Problem details:
The data below holds the lines to copy: everything from the line containing "ab, das einem" to the line containing "Schreibe einen Kommentar", both ends included, set down exactly.

--- START ---

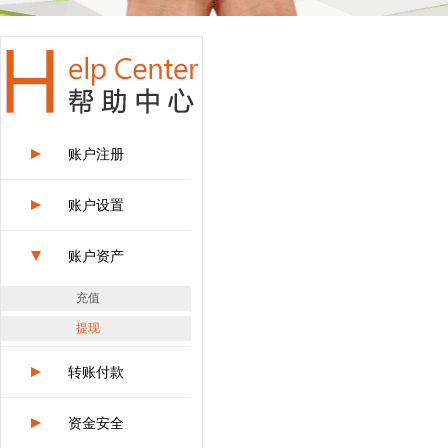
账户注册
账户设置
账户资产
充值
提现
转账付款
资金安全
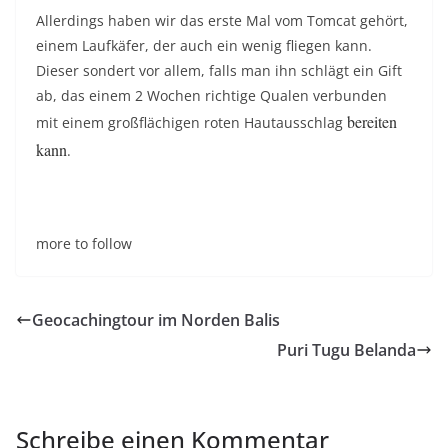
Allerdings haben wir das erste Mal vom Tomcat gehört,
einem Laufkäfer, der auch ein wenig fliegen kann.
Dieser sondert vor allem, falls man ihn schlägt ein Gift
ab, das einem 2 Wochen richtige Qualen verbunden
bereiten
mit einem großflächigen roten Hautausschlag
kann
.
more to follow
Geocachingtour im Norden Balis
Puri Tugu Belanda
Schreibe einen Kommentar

--- END ---
--- START ---

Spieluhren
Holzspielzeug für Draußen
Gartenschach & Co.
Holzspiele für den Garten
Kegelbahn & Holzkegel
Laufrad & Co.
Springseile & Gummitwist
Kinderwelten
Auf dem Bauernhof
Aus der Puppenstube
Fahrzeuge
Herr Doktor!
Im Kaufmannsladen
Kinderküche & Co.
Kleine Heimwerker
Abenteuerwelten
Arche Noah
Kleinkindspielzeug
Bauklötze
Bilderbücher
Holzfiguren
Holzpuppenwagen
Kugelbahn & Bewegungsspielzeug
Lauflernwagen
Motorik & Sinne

--- END ---
--- START ---

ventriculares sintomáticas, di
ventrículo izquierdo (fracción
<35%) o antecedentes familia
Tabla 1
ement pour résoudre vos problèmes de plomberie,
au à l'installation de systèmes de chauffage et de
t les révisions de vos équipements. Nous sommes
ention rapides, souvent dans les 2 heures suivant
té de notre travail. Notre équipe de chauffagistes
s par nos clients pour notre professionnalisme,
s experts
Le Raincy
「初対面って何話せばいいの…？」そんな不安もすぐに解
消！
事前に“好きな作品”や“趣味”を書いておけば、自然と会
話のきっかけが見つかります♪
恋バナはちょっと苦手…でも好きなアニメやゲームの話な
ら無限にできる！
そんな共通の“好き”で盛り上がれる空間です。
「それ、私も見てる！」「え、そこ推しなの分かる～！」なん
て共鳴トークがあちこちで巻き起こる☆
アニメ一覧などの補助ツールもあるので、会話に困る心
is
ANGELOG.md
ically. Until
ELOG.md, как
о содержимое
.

--- END ---

Written response:
ab, das einem 2 Wochen richtige Qualen verbunden
bereiten
mit einem großflächigen roten Hautausschlag
kann
.
more to follow
Geocachingtour im Norden Balis
Puri Tugu Belanda
Schreibe einen Kommentar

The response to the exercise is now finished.